Former Baltimore Ravens General Manager Ozzie Newsome had a specific idea in mind when he traded back into the first round of the 2018 NFL Draft to select quarterback Lamar Jackson. The plan all started when he signed the former No. 2 overall pick Robert Griffin III.
Griffin has been through a similar situation, as Jackson is getting ready to face.
Once hailed as the present and future of the Washington Redskins, Griffin thrilled the fans at FedEx Field by making a series of dynamic plays. The once-boring offense came alive with Griffin under center.
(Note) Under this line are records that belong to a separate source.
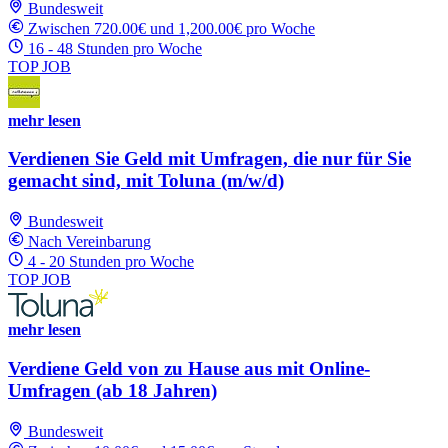
Bundesweit
Zwischen 720.00€ und 1,200.00€ pro Woche
16 - 48 Stunden pro Woche
TOP JOB
mehr lesen
Verdienen Sie Geld mit Umfragen, die nur für Sie
gemacht sind, mit Toluna (m/w/d)
Bundesweit
Nach Vereinbarung
4 - 20 Stunden pro Woche
TOP JOB
mehr lesen
Verdiene Geld von zu Hause aus mit Online-
Umfragen (ab 18 Jahren)
Bundesweit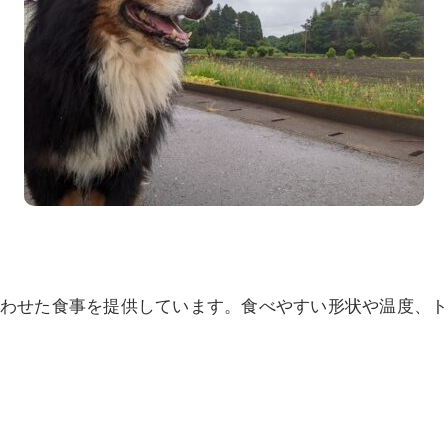
わせた食事を提供しています。食べやすい形状や温度、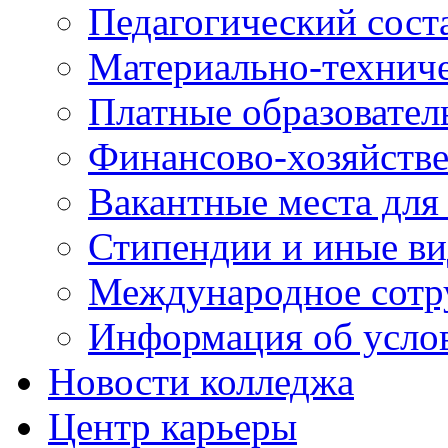
Педагогический сост
Материально-технич
Платные образовател
Финансово-хозяйстве
Вакантные места для
Стипендии и иные в
Международное сотр
Информация об усло
Новости колледжа
Центр карьеры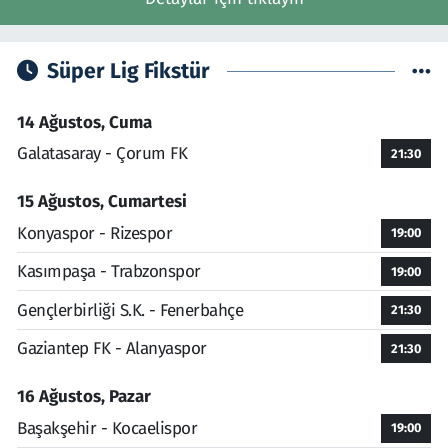
Süper Lig Fikstür
14 Ağustos, Cuma
Galatasaray - Çorum FK
21:30
15 Ağustos, Cumartesi
Konyaspor - Rizespor
19:00
Kasımpaşa - Trabzonspor
19:00
Gençlerbirliği S.K. - Fenerbahçe
21:30
Gaziantep FK - Alanyaspor
21:30
16 Ağustos, Pazar
Başakşehir - Kocaelispor
19:00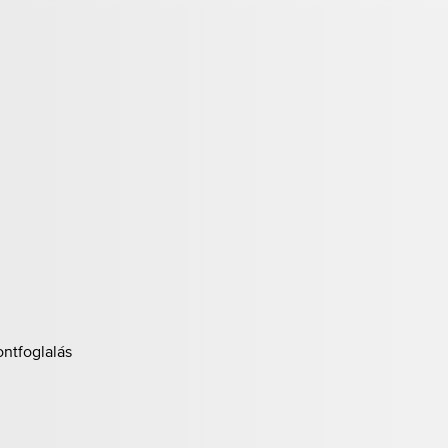
ontfoglalás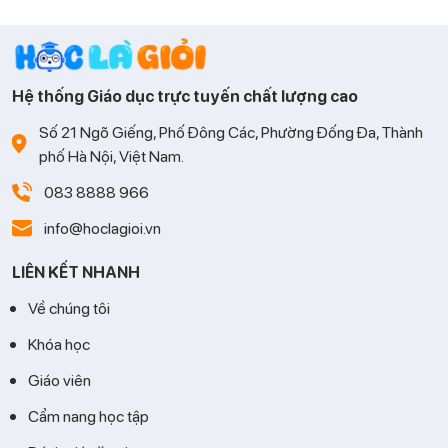
nhớ mà còn phải biết tư duy và vận dụng linh hoạt. Cùng Học
là Giỏi tìm hiểu những phương pháp học hiệu quả giúp con
tiếp thu nhanh và học Toán tự tin hơn.
Hệ thống Giáo dục trực tuyến chất lượng cao
Số 21 Ngõ Giếng, Phố Đông Các, Phường Đống Đa, Thành
phố Hà Nội, Việt Nam.
083 8888 966
info@hoclagioi.vn
LIÊN KẾT NHANH
Về chúng tôi
Khóa học
Giáo viên
Cẩm nang học tập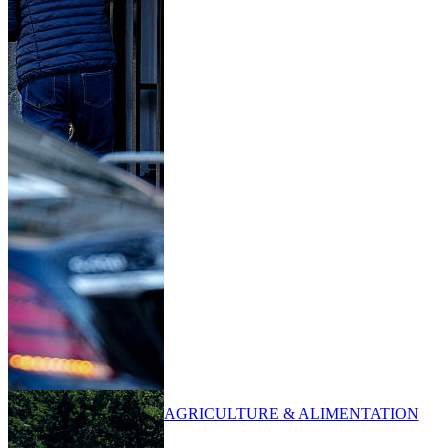
AGRICULTURE & ALIMENTATION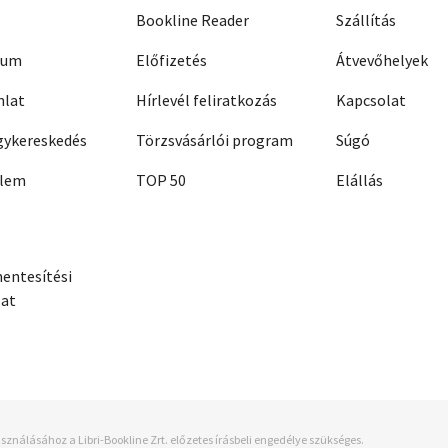
Bookline Reader
Szállítás
zum
Előfizetés
Átvevőhelyek
nlat
Hírlevél feliratkozás
Kapcsolat
ykereskedés
Törzsvásárlói program
Súgó
elem
TOP 50
Elállás
entesítési
zat
sználásához a Libri-Bookline Zrt. előzetes írásbeli engedélye szükséges.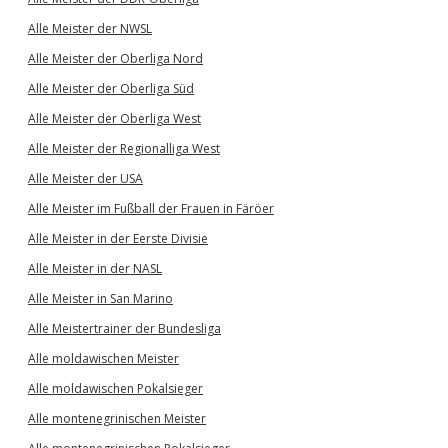
Alle Meister der NWSL
Alle Meister der Oberliga Nord
Alle Meister der Oberliga Süd
Alle Meister der Oberliga West
Alle Meister der Regionalliga West
Alle Meister der USA
Alle Meister im Fußball der Frauen in Färöer
Alle Meister in der Eerste Divisie
Alle Meister in der NASL
Alle Meister in San Marino
Alle Meistertrainer der Bundesliga
Alle moldawischen Meister
Alle moldawischen Pokalsieger
Alle montenegrinischen Meister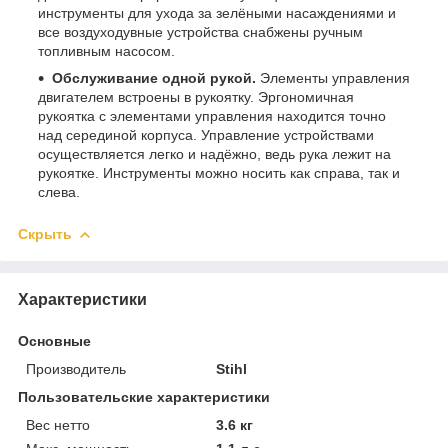
инструменты для ухода за зелёными насаждениями и
все воздуходувные устройства снабжены ручным
топливным насосом.
Обслуживание одной рукой.
Элементы управления
двигателем встроены в рукоятку. Эргономичная
рукоятка с элементами управления находится точно
над серединой корпуса. Управление устройствами
осуществляется легко и надёжно, ведь рука лежит на
рукоятке. Инструменты можно носить как справа, так и
слева.
Скрыть
Характеристики
Основные
Производитель
Stihl
Пользовательские характеристики
Вес нетто
3.6 кг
Now he is in place to help another young, explosive playmaking quarterback in Jackson.
Another similarity they share is the challenge of being a black quarterback in the NFL.
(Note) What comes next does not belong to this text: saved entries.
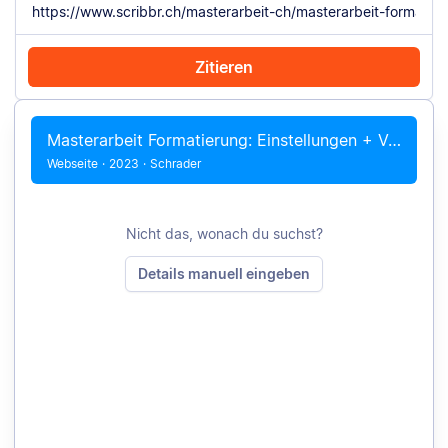
Zitieren
Mit Chrome zitieren
Manuell zitieren
Masterarbeit Formatierung: Einstellungen + Vorlage
Webseite
·
2023
·
Schrader
Nicht das, wonach du suchst?
Details manuell eingeben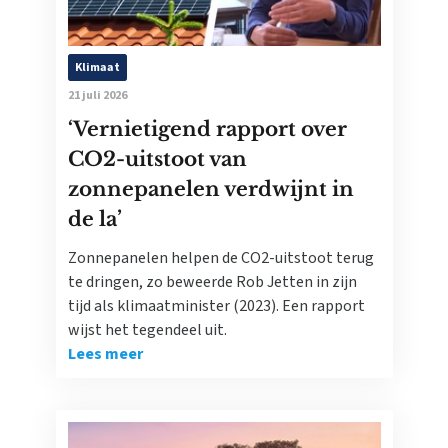
Klimaat
21 juli 2026
‘Vernietigend rapport over
CO2-uitstoot van
zonnepanelen verdwijnt in
de la’
Zonnepanelen helpen de CO2-uitstoot terug
te dringen, zo beweerde Rob Jetten in zijn
tijd als klimaatminister (2023). Een rapport
wijst het tegendeel uit.
Lees meer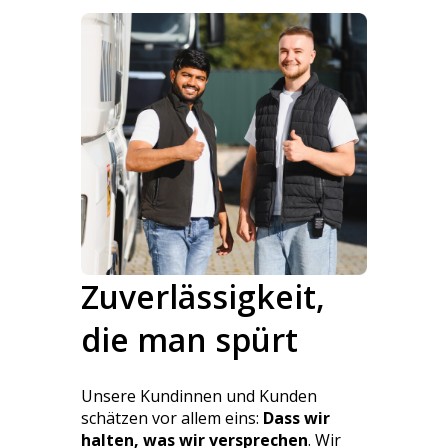
Zuverlässigkeit,
die man spürt
Unsere Kundinnen und Kunden
schätzen vor allem eins:
Dass wir
halten, was wir versprechen
. Wir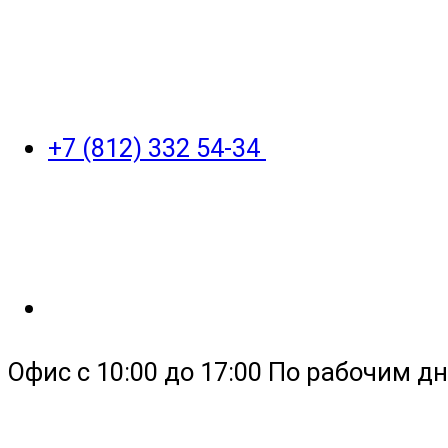
+7 (812) 332 54-34
Офис с 10:00 до 17:00 По рабочим дн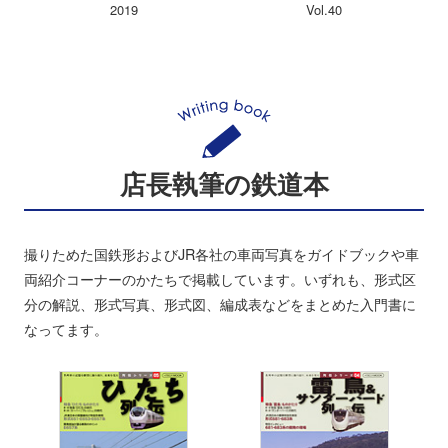
2019
Vol.40
店長執筆の鉄道本
撮りためた国鉄形およびJR各社の車両写真をガイドブックや車
両紹介コーナーのかたちで掲載しています。いずれも、形式区
分の解説、形式写真、形式図、編成表などをまとめた入門書に
なってます。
“Is it different being an African-American quarterback in the NFL?” Griffin told Sports Illustrated. "Yes, it's different. But you can't look at it as a burden. You can't look at it as something that is going to hold you back. It's a challenge.
“You have to accept the challenge and move forward with it. Anytime you are athletic enough at the quarterback position and have similar traits to a wide receiver or running back, it's going to be talked about. You have to eliminate that noise and understand that, because I have that ability, I am going to be even greater.”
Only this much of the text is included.